“Wow, wow, wow.” Those were IACS Social Worker Nancy Tripp’s first words when she saw Evan Hirmer ‘11 when he visited IACS on May 5. Hirmer, who said his main high school attire was sweatpants and a T–shirt, was dressed in a full suit complete with a red dress shirt and tie. He was also sporting a goatee and had shaved off his afro.
“I’ve had a tremendous amount of inward growth [since leaving IACS]. I wouldn’t be able to demonstrate that [to the staff], so I settled for outward growth,” he said.
This was the first time Hirmer had visited IACS since the Class of 2011 reunion in January 2012. Hirmer said he had butterflies the entire car ride over to IACS. When asked to describe what it felt like being back, he said “overwhelmed.”
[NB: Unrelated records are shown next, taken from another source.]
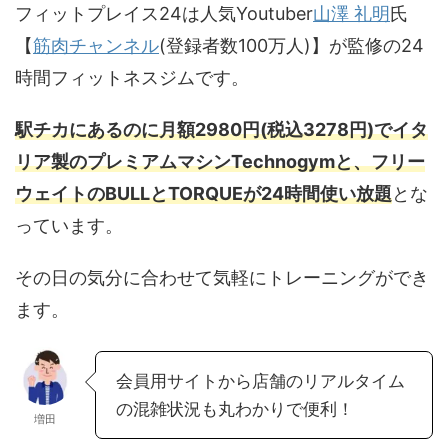
フィットプレイス24は人気Youtuber
山澤 礼明
氏
【
筋肉チャンネル
(登録者数100万人)】が監修の24
時間フィットネスジムです。
駅チカにあるのに月額2980円(税込3278円)でイタ
リア製のプレミアムマシンTechnogymと、フリー
ウェイトのBULLとTORQUEが24時間使い放題
とな
っています。
その日の気分に合わせて気軽にトレーニングができ
ます。
会員用サイトから店舗のリアルタイム
の混雑状況も丸わかりで便利！
増田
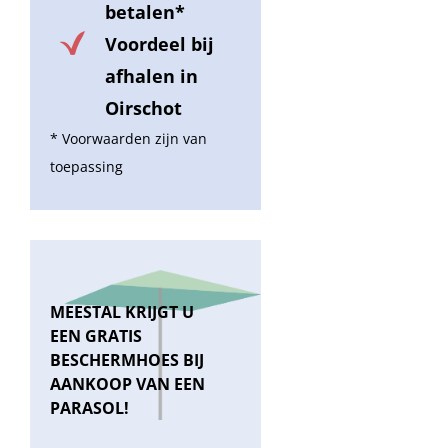
betalen*
Voordeel bij
afhalen in
Oirschot
* Voorwaarden zijn van
toepassing
MEESTAL KRIJGT U
EEN GRATIS
BESCHERMHOES BIJ
AANKOOP VAN EEN
PARASOL!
Hirmer struggled on multiple levels in high school, suffering through a seven year pattern of mental illness, suicide attempts, and torrid drug addiction. He admits a lot of his memories of high school are “hazy.”
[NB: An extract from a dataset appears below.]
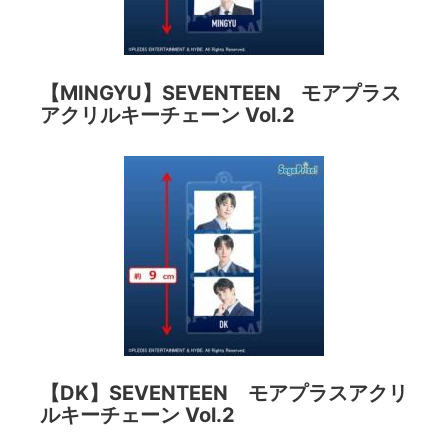
【MINGYU】SEVENTEEN モアプラス
アクリルキーチェーン Vol.2
【DK】SEVENTEEN モアプラスアクリ
ルキーチェーン Vol.2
“Post–IACS I had zero vision for myself. I was still heavily addicted to numerous substances and trying to self–medicate all of my problems away. I had no direction,” he said.
After fully recognizing the consequences of his habits and realizing how they were affecting him and those around him, he realized he needed to turn his life around.
Currently, he is enrolled at Middlesex Community College studying Psychology. He also volunteers his time to work with the drug–addicted and homeless population in Lowell and counsel high dropout–risk students at Lowell High School through the Partners in Achievement of Lowell Students (P.A.L.S.) program.
Tripp said Hirmer had an interest in Psychology and the homeless population since high school.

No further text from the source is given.